The motorway built between Malmö and Lund in 1953 was the first motorway in Sweden. With the opening of the Öresund Bridge between Malmö and Copenhagen (the longest combined road and rail bridge in Europe) in 2000, the Swedish motorways were linked with European route E20 in Denmark, and the two countries' railway systems were physically connected. Before the bridge was built there were train ferries operated between Helsingborg and Helsingør. There are also train ferries to and from Germany and Poland.
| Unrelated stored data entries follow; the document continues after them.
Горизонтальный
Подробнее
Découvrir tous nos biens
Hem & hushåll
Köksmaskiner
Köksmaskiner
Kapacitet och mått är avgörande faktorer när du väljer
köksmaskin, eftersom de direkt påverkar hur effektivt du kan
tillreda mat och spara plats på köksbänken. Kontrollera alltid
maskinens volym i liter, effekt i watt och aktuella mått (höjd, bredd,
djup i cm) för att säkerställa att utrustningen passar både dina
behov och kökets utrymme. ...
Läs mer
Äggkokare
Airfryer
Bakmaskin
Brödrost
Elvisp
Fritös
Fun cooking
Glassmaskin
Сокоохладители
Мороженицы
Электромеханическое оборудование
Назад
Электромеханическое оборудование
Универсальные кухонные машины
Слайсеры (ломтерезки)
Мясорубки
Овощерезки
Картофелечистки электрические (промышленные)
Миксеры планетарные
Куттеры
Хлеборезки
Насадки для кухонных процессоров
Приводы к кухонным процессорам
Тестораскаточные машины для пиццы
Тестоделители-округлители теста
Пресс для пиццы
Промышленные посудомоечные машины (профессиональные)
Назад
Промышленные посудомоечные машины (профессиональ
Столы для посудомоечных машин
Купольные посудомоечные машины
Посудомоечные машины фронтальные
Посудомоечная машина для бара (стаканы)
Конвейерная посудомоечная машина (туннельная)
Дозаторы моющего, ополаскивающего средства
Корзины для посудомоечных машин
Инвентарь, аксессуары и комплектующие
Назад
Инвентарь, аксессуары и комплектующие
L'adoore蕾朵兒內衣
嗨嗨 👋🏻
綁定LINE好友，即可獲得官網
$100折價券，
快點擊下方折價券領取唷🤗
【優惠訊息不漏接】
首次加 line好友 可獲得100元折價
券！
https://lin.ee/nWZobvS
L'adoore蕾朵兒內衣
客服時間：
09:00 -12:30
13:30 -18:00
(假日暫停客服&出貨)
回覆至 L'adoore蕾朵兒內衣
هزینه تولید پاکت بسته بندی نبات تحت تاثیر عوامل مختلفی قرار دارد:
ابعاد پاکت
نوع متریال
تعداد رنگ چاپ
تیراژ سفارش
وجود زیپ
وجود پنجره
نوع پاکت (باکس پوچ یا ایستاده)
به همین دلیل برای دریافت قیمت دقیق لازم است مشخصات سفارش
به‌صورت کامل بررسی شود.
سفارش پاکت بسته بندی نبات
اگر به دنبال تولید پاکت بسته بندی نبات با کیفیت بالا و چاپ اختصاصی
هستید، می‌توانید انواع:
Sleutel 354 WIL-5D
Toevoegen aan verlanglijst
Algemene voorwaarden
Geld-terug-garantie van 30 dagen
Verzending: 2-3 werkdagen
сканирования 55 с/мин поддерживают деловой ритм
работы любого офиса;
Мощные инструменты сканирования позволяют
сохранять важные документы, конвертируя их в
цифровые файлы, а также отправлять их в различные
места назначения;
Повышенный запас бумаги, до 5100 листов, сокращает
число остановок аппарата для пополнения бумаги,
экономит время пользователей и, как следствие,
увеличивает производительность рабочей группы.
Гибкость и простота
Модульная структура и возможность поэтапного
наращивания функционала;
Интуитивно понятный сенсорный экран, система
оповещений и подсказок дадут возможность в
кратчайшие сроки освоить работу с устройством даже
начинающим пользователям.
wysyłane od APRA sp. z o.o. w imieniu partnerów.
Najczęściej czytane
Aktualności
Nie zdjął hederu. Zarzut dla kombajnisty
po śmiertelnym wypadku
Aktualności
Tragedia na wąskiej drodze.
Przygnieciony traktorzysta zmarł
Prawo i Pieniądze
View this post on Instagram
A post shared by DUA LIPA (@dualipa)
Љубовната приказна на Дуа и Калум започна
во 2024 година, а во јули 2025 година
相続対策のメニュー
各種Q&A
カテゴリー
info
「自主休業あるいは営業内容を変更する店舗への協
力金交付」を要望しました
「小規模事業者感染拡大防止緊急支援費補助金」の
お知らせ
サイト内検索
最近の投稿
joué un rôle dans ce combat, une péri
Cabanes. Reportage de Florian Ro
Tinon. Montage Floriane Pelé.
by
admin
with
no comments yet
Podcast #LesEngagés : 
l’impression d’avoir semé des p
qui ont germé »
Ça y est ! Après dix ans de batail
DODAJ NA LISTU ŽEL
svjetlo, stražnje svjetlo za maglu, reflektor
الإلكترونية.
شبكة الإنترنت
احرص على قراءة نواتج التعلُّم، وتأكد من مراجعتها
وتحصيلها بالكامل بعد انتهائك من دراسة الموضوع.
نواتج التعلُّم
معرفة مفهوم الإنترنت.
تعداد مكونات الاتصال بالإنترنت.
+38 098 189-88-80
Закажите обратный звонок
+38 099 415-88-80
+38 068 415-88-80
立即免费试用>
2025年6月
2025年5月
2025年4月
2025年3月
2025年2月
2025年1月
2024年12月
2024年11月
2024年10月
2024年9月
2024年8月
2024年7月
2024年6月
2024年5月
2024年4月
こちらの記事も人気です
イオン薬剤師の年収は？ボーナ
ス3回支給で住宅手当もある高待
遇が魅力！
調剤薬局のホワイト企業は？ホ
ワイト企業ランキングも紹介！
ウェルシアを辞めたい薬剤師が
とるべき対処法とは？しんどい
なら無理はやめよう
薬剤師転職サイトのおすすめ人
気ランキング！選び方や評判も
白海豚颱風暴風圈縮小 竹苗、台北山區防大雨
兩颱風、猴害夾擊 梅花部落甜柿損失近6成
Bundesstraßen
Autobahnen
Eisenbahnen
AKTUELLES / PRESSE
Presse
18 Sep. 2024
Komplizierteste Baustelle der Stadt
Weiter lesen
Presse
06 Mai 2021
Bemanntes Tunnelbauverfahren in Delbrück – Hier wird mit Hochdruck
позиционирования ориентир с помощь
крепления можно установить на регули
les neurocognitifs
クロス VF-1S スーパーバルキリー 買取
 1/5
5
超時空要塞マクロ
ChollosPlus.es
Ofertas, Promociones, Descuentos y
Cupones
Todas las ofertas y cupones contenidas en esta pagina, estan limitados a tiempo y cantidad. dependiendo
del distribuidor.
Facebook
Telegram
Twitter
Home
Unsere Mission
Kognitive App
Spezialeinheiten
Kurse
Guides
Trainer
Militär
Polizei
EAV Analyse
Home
Skåne has three major public airports, Malmö Airport, Ängelholm–Helsingborg Airport and Kristianstad Airport. One of the oldest airports in the world still in use is located in Skåne, namely Ljungbyhed Airport, in operation since 1910. Starting in 1926, the Swedish Air Force used the airport for flight training, and up until the military school was moved to the nearby Ängelholm F10 Wing in 1997, the airport was extremely busy. In the late 1980s, it was Sweden's busiest airport, with a record high of more than 1,400 take-offs and landings per day.

The major ports of Skåne are Trelleborg, Ystad, Åhus, Copenhagen Malmö Port, Landskrona Harbour and Helsingborg Harbour. Ferry connections across the Baltic Sea operate from several smaller ports as well.